Where do you even start with that?

OK, I know, let’s start with the numbers, which I have described elsewhere as ‘classic bean-counter bollix’. 

Magazine readers are simply not the same as people who show up on your website or throw you a like on the socials. Proper magazine maths – done by someone leading a magazine company – would factor in the clear differential in engagement times. No one that buys a magazine spends two to four minutes with it. Few publishers share detailed data on print vs digital engagement for obvious reasons, but we do have the estimates around the NME’s switch to digital, cutting engagement time by more than 70%.

I’m not for a second saying Condé Nast can’t leverage significant digital revenues from its hundreds of millions of online visits. I’m sure the company’s objective to secure a third of its revenue from digital subscriptions and ecommerce is eminently achievable.

But talking about magazine readers as if they are the same as online audiences makes absolutely no sense. As more than one muppet sang on Sesame Street, one of these things is not like the others.

And the other thing that really irks me about this ‘we’re no longer a magazine company’ line is how casually it devalues a central plank of the publisher’s product portfolio and the work of so many of their staff. There are 70 million people reading your magazines but you’re not a magazine company anymore? I genuinely struggle to think of any other industry that would talk about a major product line like that.

Would it be too much to ask the leaders of major magazine companies to think harder about how they frame their businesses? Say, ‘We’re not just a magazine company anymore’. That wasn’t so hard was it?

It’s not either-or

I actually don’t care if Condé Nast doesn’t want to be a magazine company anymore. They can describe what they do any way they want. It might even be better for the industry if the bigger players do come to be seen as separate. Then companies committed to magazine publishing won’t get caught up in this digital-or-die posturing.

The implication that digital is better than print because 450 million people are doom scrolling your social feeds is just depressing. I’ve been railing against this either-or narrative for easily a decade, probably more and it’s getting boring.

Print is changing. I refer you to my opening statement. Paper costs. Print costs. Distribution costs. All are up at a time when audience attention has never been more fragmented.
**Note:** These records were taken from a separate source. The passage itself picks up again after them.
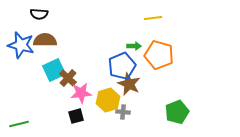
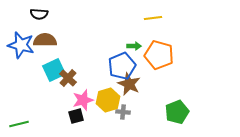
pink star: moved 2 px right, 7 px down; rotated 10 degrees counterclockwise
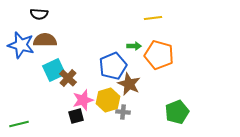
blue pentagon: moved 9 px left
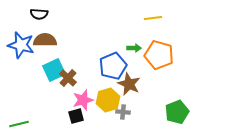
green arrow: moved 2 px down
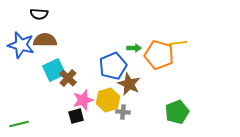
yellow line: moved 25 px right, 25 px down
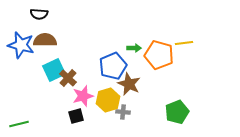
yellow line: moved 6 px right
pink star: moved 4 px up
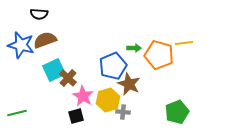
brown semicircle: rotated 20 degrees counterclockwise
pink star: rotated 25 degrees counterclockwise
green line: moved 2 px left, 11 px up
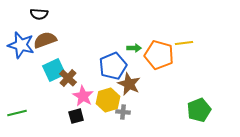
green pentagon: moved 22 px right, 2 px up
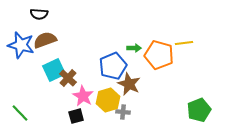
green line: moved 3 px right; rotated 60 degrees clockwise
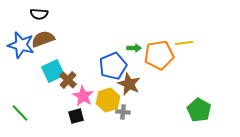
brown semicircle: moved 2 px left, 1 px up
orange pentagon: rotated 24 degrees counterclockwise
cyan square: moved 1 px left, 1 px down
brown cross: moved 2 px down
green pentagon: rotated 20 degrees counterclockwise
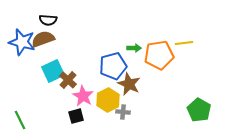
black semicircle: moved 9 px right, 6 px down
blue star: moved 1 px right, 3 px up
blue pentagon: rotated 8 degrees clockwise
yellow hexagon: rotated 10 degrees counterclockwise
green line: moved 7 px down; rotated 18 degrees clockwise
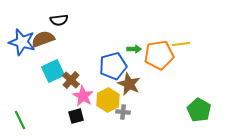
black semicircle: moved 11 px right; rotated 12 degrees counterclockwise
yellow line: moved 3 px left, 1 px down
green arrow: moved 1 px down
brown cross: moved 3 px right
Mass market magazine economics are difficult.

But, too often, the only reason the ‘print is dying’ narrative is rolled out is to forward a digital agenda that generally leads to cost cutting. Just ask the people laid off at Dotdash Meredith.

Using flawed audience arithmetic as the rationale to abandon your magazine-publishing past, present and future won’t help anyone in the long run. We need a different way to talk about the print-digital dynamic in magazine publishing. A way that doesn’t undervalue print and overvalue digital. A way that’s not based on beancounter bullsh*t.